Re: Continue git clone after interruption

[Date Prev][Date Next][Thread Prev][Thread Next][Date Index][Thread Index]

 



On Thu, 20 Aug 2009, Nicolas Pitre wrote:
> On Thu, 20 Aug 2009, Jakub Narebski wrote:
>> On Wed, 19 Aug 2009, Nicolas Pitre wrote:

>>> You'll get the very latest revision for HEAD, and only that.  The size 
>>> of the transfer will be roughly the size of a daily snapshot, except it 
>>> is fully up to date.  It is however non resumable in the event of a 
>>> network outage.  My proposal is to replace this with a "git archive" 
>>> call.  It won't get all branches, but for the purpose of initialising 
>>> one's repository that should be good enough.  And the "git archive" can 
>>> be fully resumable as I explained.
>> 
>> It is however only 2.5 MB out of 37 MB that are resumable, which is 7%
>> (well, that of course depends on repository).  Not that much that is
>> resumable.
> 
> Take the Linux kernel then.  It is more like 75 MB.

Ah... good example.

On the other hand Linux is fairly large project in terms of LoC, but
it had its history cut when moving to Git, so the ratio of git-archive
of HEAD to the size of packfile is overemphasized here.

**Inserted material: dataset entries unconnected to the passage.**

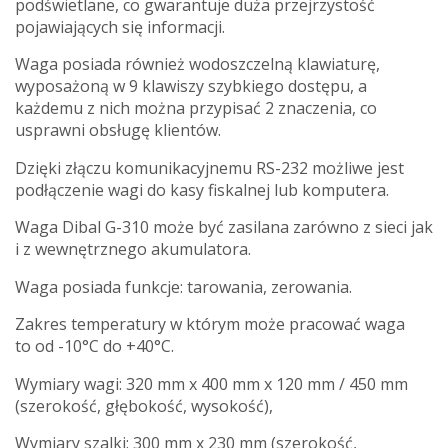
podświetlane, co gwarantuje duża przejrzystość
pojawiających się informacji.
Waga posiada również wodoszczelną klawiaturę,
wyposażoną w 9 klawiszy szybkiego dostępu, a
każdemu z nich można przypisać 2 znaczenia, co
usprawni obsługę klientów.
Dzięki złączu komunikacyjnemu RS-232 możliwe jest
podłączenie wagi do kasy fiskalnej lub komputera.
Waga Dibal G-310 może być zasilana zarówno z sieci jak
i z wewnętrznego akumulatora.
Waga posiada funkcje: tarowania, zerowania.
Zakres temperatury w którym może pracować waga
to od -10°C do +40°C.
Wymiary wagi: 320 mm x 400 mm x 120 mm / 450 mm
(szerokość, głębokość, wysokość),
Wymiary szalki: 300 mm x 230 mm (szerokość,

>>> Now to deepen that history.  Let's say you want 10 more revisions going 
>>> back then you simply perform the fetch again with a --depth=10.  Right 
>>> now it doesn't seem to work optimally, but the pack that is then being 
>>> sent could be made of deltas against objects found in the commits we 
>>> already have.  Currently it seems that a pack that also includes those 
>>> objects we already have in addition to those we want is created, which 
>>> is IMHO a flaw in the shallow support that shouldn't be too hard to fix.  
>>> Each level of deepening should then be as small as standard fetches 
>>> going forward when updating the repository with new revisions.
>> 
>> You would have the same (or at least quite similar) problems with 
>> deepening part (the 'incrementals' transfer part) as you found with my
>> first proposal of server bisection / division of rev-list, and serving
>> 1/Nth of revisions (where N is selected so packfile is reasonable) to
>> client as incrementals.  Yours is top-down, mine was bottom-up approach
>> to sending series of smaller packs.  The problem is how to select size
>> of incrementals, and that incrementals are all-or-nothing (but see also
>> comment below).
> 
> Yes and no.  Combined with a slight reordering of commit objects, it 
> could be possible to receive a partial pack and still be able to extract 
> a bunch of full revisions.  The biggest issue is to be able to transfer 
> revision x (75 MB for Linux), but revision x-1 usually requires only a 
> few kilobytes, revision x-2 a few other kilobytes, etc.  Remember that 
> you are likely to have only a few deltas from one revision to another, 
> which is not the case for the very first revision you get.

Let's reiterate again, to be sure that I understand this correctly:


You make use here of a few facts:

1. Objects in packfile are _usually_ sorted in recency order, with most
   recent commits, and most recent versions of trees and tags being in
   the front of pack file, and being base objects for a large set of 
   objects.  Note the "usually" part; it is not set in stone as for RCS
   (and CVS) reverse delta based repository format.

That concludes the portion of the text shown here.